Bilim kurgu filmleri gerçek mi oluyor? Yapay zeka okulları böyle dönüştürecek!

Eski Google fütüristi geleceğin sınıflarının neye benzeyeceğini öngörerek 2050 yılı yapay zeka ve eğitim ilişkisi hakkında tahminde bulundu.
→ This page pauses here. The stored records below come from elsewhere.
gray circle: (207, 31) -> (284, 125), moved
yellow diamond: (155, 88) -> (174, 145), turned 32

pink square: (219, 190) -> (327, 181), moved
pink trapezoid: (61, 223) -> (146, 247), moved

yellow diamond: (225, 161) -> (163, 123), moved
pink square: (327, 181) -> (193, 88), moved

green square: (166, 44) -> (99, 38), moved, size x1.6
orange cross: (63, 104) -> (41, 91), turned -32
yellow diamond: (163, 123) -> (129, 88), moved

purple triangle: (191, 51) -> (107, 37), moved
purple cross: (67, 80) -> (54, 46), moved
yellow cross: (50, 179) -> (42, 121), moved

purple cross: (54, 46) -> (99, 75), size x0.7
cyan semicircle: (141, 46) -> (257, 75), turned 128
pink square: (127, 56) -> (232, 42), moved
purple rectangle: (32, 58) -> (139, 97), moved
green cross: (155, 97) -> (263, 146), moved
Peki tahminlere göre eğitimde neler değişecek, yapay zeka ne gibi yenilikleri beraberinde getirecek? İşte ayrıntılar...

Bir fütüristin tahminine göre, 2050 yılına gelindiğinde öğrenciler bilgiyi doğrudan yapay zeka öğretmenlerinden beyinlerine indirecek ve insan öğretmen olmadan DNA'larına göre uyarlanmış dersler alacaklar.

OKUL SINIFLARI GEÇMİŞE KARIŞABİLİR

Forbes'ta dünyanın en iyi kadın fütüristlerinden biri olarak gösterilen Follows, öğrencilerin yapay zekâ 'öğretmenleri' yardımıyla 'kendi kendilerine öğretmeleri' nedeniyle sınıfların bile geçmişte kalabileceğini söyledi.
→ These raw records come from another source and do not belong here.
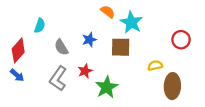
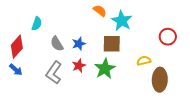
blue star: (89, 40) -> (79, 44), moved
green star: (107, 87) -> (105, 69), moved

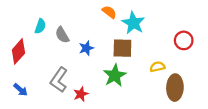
gray semicircle: (57, 44) -> (62, 35), moved
red star: (79, 66) -> (81, 94), moved
blue arrow: (16, 70) -> (21, 90), moved

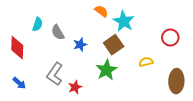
brown square: (122, 48) -> (114, 45), turned -36
red diamond: (18, 51) -> (17, 48), turned -40
brown ellipse: (175, 88) -> (176, 81), moved

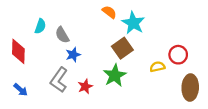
red circle: (170, 38) -> (178, 55), moved
blue star: (80, 45) -> (73, 55), moved
red star: (75, 87) -> (85, 86), moved

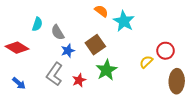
brown square: (122, 48) -> (95, 45), moved
red diamond: (18, 51) -> (17, 48), turned -60
yellow semicircle: (157, 67) -> (146, 62), turned -32

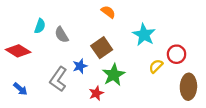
cyan star: (124, 21) -> (144, 35), moved
blue star: (68, 51) -> (80, 66), moved
red star: (79, 80) -> (96, 93), moved

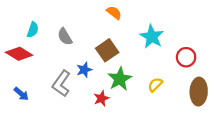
cyan semicircle: (40, 26) -> (33, 30), moved
yellow semicircle: (156, 66) -> (155, 85), moved

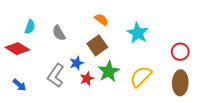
orange semicircle: (114, 13) -> (101, 20), moved
red circle: (186, 57) -> (180, 52), moved
yellow semicircle: (155, 85) -> (141, 77), size x1.6
red star: (101, 98) -> (87, 79), moved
Follows, çevrimiçi özel ders hizmeti GoStudent ile işbirliği içinde konuyla ilgili bir beyaz kitap hazırladı ve tahminleri uçuk görünse de bunların 'bilim kurgu olmadığını' söyledi.

DailyMail.com'a verdiği demeçte, yapay zeka 'öğretmenlerinin' öğrencilere 'kendi insani bakış açılarımızla birleştirebileceğimiz yeni bir bakış açısı' sağlayacağını söyledi.
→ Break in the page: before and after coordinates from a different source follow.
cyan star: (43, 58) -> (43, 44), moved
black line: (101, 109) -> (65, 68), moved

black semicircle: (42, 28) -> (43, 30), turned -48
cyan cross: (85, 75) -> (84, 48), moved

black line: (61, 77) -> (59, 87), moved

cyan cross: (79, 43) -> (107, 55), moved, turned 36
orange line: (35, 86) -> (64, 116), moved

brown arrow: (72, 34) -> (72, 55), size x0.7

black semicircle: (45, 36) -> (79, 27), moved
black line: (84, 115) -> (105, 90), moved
İnsanlık gezegenler arası bir tür olma yolunda ilerledikçe yıldızlararası çalışmalar ve biyoteknoloji gibi yeni konuların popüler hale geleceğini öngörüyor.

DERSLER ÖĞRENCİLERİN BEYİNLERİNE İNDİRİLECEK

Follows, 2050 yılına kadar öğrencilerin sadece bir bilgisayar cihazına 'takılı' olarak öğrenebileceklerini söyledi.

'Şu anda beyin bilgisayar arayüzü ile devam eden çalışmalar, kamuoyunun fark ettiğinden çok daha ileri düzeyde.

Çin'de, madencilerin, inşaat işçilerinin, tren makinistlerinin vs. başlıklarına yerleştirilmiş beyin dalgası verilerini okuyan nöroteknoloji zaten var.

Bu teknolojiyi oluşturan pek çok şirketin kurucularıyla konuştum ve bu teknolojinin kulaklıklarımızdan bisiklet kasklarımıza ve kullanabileceğimiz bazı sistemlere kadar her şeyin içine yerleştirileceğine inanıyorlar." dedi.

DERSLER ÖĞRENCİLERİN DNA'LARINA GÖRE KİŞİSELLEŞTİRİLEBİLECEK

2050 yılına kadar ebeveynler çocuklarının DNA'larını test ettirerek bazı konularda daha iyi olup olmadıklarını öğrenebilir ve buna göre kişiselleştirilmiş bir ders planı alabilirler.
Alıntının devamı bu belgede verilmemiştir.